Ulysse Anchor Tourbillon
Ulysse Anchor Tourbillon
The quintessence of mechanical technology timelessly arrayed in gold and enamel, this new model incorporates the constant Ulysse Anchor Escapement, a constant force escapement with a design that breaks completely with the traditional watchmaking approach. A break-away current, the kind of waters where Ulysse Nardin loves to sail.
Driven by the unending quest for innovation that makes it one of the most dynamic Manufactures, in 2015 Ulysse Nardin dropped a new marker buoy on the capricious ocean of fine watchmaking. An undisputed world first, the new Ulysse Anchor Tourbillon is the quintessence of avant-garde mechanical technology, timelessly arrayed in gold and enamel. The outcome of eight years of research and development, the constant Ulysse Anchor escapement, made entirely of silicium, displays hitherto unknown architecture based on the principle of flexible mechanisms exploiting the elasticity of flat springs. This device, the culmination of the development work on the prototype version presented in 2014, represents the height of timekeeping sophistication today: first, no longer constrained by a pivoting staff, the pallet fork moves entirely without friction; second, the geometrical improvements made to the pallet fork, the escape wheel and the flat springs have resulted in a constant-force escapement; and to crown all of this, this new coinage in watchmaking is brought aboard in a tourbillon cage, the peak of traditional expertise.

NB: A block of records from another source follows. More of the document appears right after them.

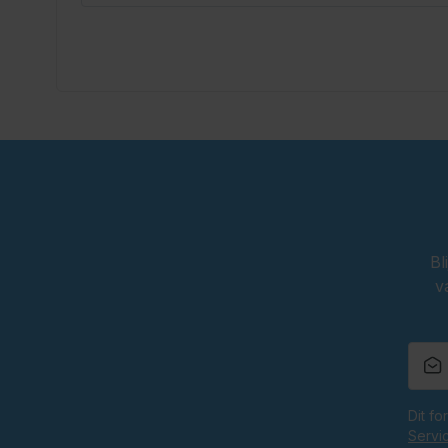
Bl
v
Dit f
Servi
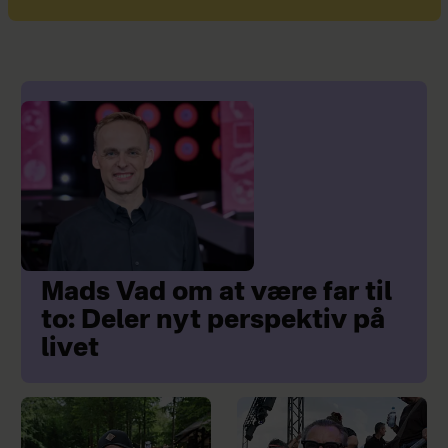
Mads Vad om at være far til
to: Deler nyt perspektiv på
livet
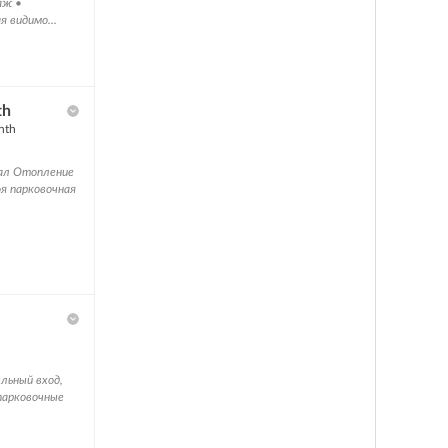
аж •
 видимо...
th
nth
вал Отопление
я парковочная
льный вход,
 парковочные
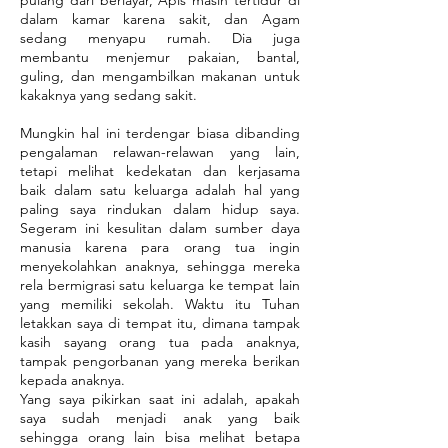
pulang dari berlayar, Apis masih tertidur di
dalam kamar karena sakit, dan Agam
sedang menyapu rumah. Dia juga
membantu menjemur pakaian, bantal,
guling, dan mengambilkan makanan untuk
kakaknya yang sedang sakit.
Mungkin hal ini terdengar biasa dibanding
pengalaman relawan-relawan yang lain,
tetapi melihat kedekatan dan kerjasama
baik dalam satu keluarga adalah hal yang
paling saya rindukan dalam hidup saya.
Segeram ini kesulitan dalam sumber daya
manusia karena para orang tua ingin
menyekolahkan anaknya, sehingga mereka
rela bermigrasi satu keluarga ke tempat lain
yang memiliki sekolah. Waktu itu Tuhan
letakkan saya di tempat itu, dimana tampak
kasih sayang orang tua pada anaknya,
tampak pengorbanan yang mereka berikan
kepada anaknya.
Yang saya pikirkan saat ini adalah, apakah
saya sudah menjadi anak yang baik
sehingga orang lain bisa melihat betapa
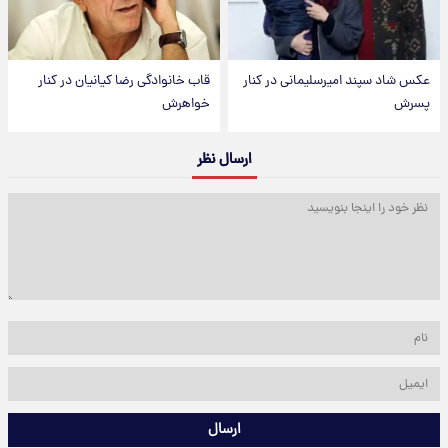
عکس شاد سپند امیرسلیمانی در کنار
قاب خانوادگی رضا کیانیان در کنار
پسرش
خواهرش
ارسال نظر
ارسال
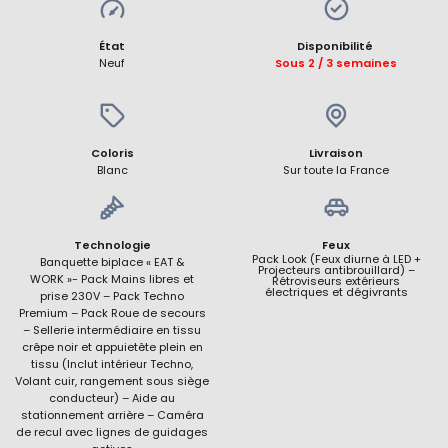
État
Disponibilité
Neuf
Sous 2 / 3 semaines
Coloris
Livraison
Blanc
Sur toute la France
Technologie
Feux
Pack Look (Feux diurne à LED +
Banquette biplace « EAT &
Projecteurs antibrouillard) –
WORK »- Pack Mains libres et
Rétroviseurs extérieurs
électriques et dégivrants
prise 230V – Pack Techno
Premium – Pack Roue de secours
– Sellerie intermédiaire en tissu
crêpe noir et appuietête plein en
tissu (Inclut intérieur Techno,
Volant cuir, rangement sous siège
conducteur) – Aide au
stationnement arrière – Caméra
de recul avec lignes de guidages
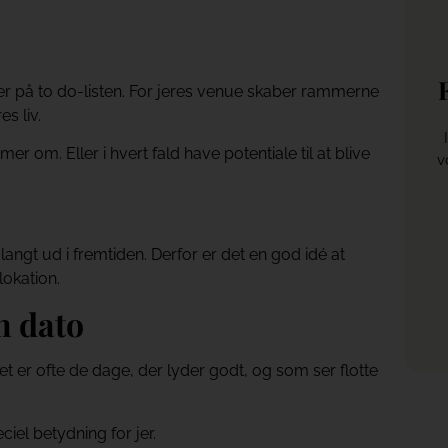
kter på to do-listen. For jeres venue skaber rammerne
es liv.
r om. Eller i hvert fald have potentiale til at blive
v
langt ud i fremtiden. Derfor er det en god idé at
lokation.
én dato
 er ofte de dage, der lyder godt, og som ser flotte
el betydning for jer.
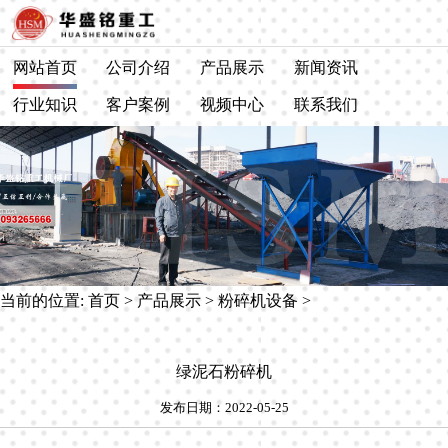
网站首页
公司介绍
产品展示
新闻资讯
行业知识
客户案例
视频中心
联系我们
当前的位置:
首页
>
产品展示
>
粉碎机设备
>
绿泥石粉碎机
发布日期：2022-05-25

Ulysse Nardin has always been driven by a pioneering spirit: in 2001, the Manufacture was the first to develop an escapement made of silicium; it was the first to test a diamond balance spring in 2002; the first to use silicium for its Dual Ulysse escapement – a phenomenon in its own right – in 2005; the first to fit a watch with a diamond escapement, also in 2005; and lastly, the first to use silicium as a kernel for growing diamonds, DIAMonSIL.
In collaboration with Sigatec, a co-owned company specializing in the production of silicium micro-components, the Le Locle-based company spent no less than eight years perfecting this mechanism, which today appears to be a paradigm shift in the approach to mechanical watchmaking. Challenging the principle of the traditional Swiss anchor escapement, the new constant Ulysse Anchor escapement features a circular frame with a pallet fork fixed in the center, supported in space on two blade springs less than a tenth of the thickness of a hair in diameter. Mounted perpendicular to each other, these are subjected to a bending force that curves them and maintains them in a bi-stable state.
This complex structure, made entirely of silicium thanks to the DRIE deep etching technique, exploits the physical capacity of blade springs to become distorted along the left-right axis while remaining perfectly rigid along the up-down axis, thus reproducing the kinetic functions of a pivot. The impulse that issues from each alternation of the balance wheel thus transmits its energy to the blades, which snap from one stable state to the other, very much like a snap hair-clip. The pallet arms thus pivot backwards and forwards about a pallet staff that is purely virtual, without generating any frictional forces.
But the best is yet to come: the redesigned pallet fork now possesses an integral resetting face. As the tooth of the escape wheel slides along this surface as far as the banking face, it will bring the pallet fork back every time to within just 3° of the center line – that is, the imaginary straight line between the center of the balance wheel and the center of the escape wheel which defines the system's equilibrium limit. Thus the effort that the balance wheel has to exert to push the pallet fork as far as its tipping point is less than the effort that is restored to it immediately afterwards by the bending of the blade springs. In this way, this positive energy balance is able to maintain the oscillations of the balance wheel at a constant rate. In fact, this interplay of forces is not influenced by the motor torque injected into the escape wheel, which only starts to move once the pallet fork has switched over.
In a final touch of artistry, this astonishing construction is housed in a 60-seconds tourbillon, whose cage comprises 35 components but weighs no more than 0.4 grams. With its constant amplitude, irrespective of how much the two series-mounted spring barrels are wound, this exceptional oscillating mechanism is a major step forward in the field of chronometric accuracy. Visible through a large opening in the dial at 6 o'clock, it is encircled by the indication of its power reserve of at least 7 days on a 140° arc. This caliber UN-178 is housed in a rose gold or white gold case in the Classico collection. A setting with traditional lines enhanced with a white Grand Feu enamel dial created by the unrivaled expertise of Donzé Cadrans, a dial-making specialist company owned by Ulysse Nardin. Available in two limited editions of 18 pieces each, the Ulysse Anchor Tourbillon will be in the retailers' display windows from May.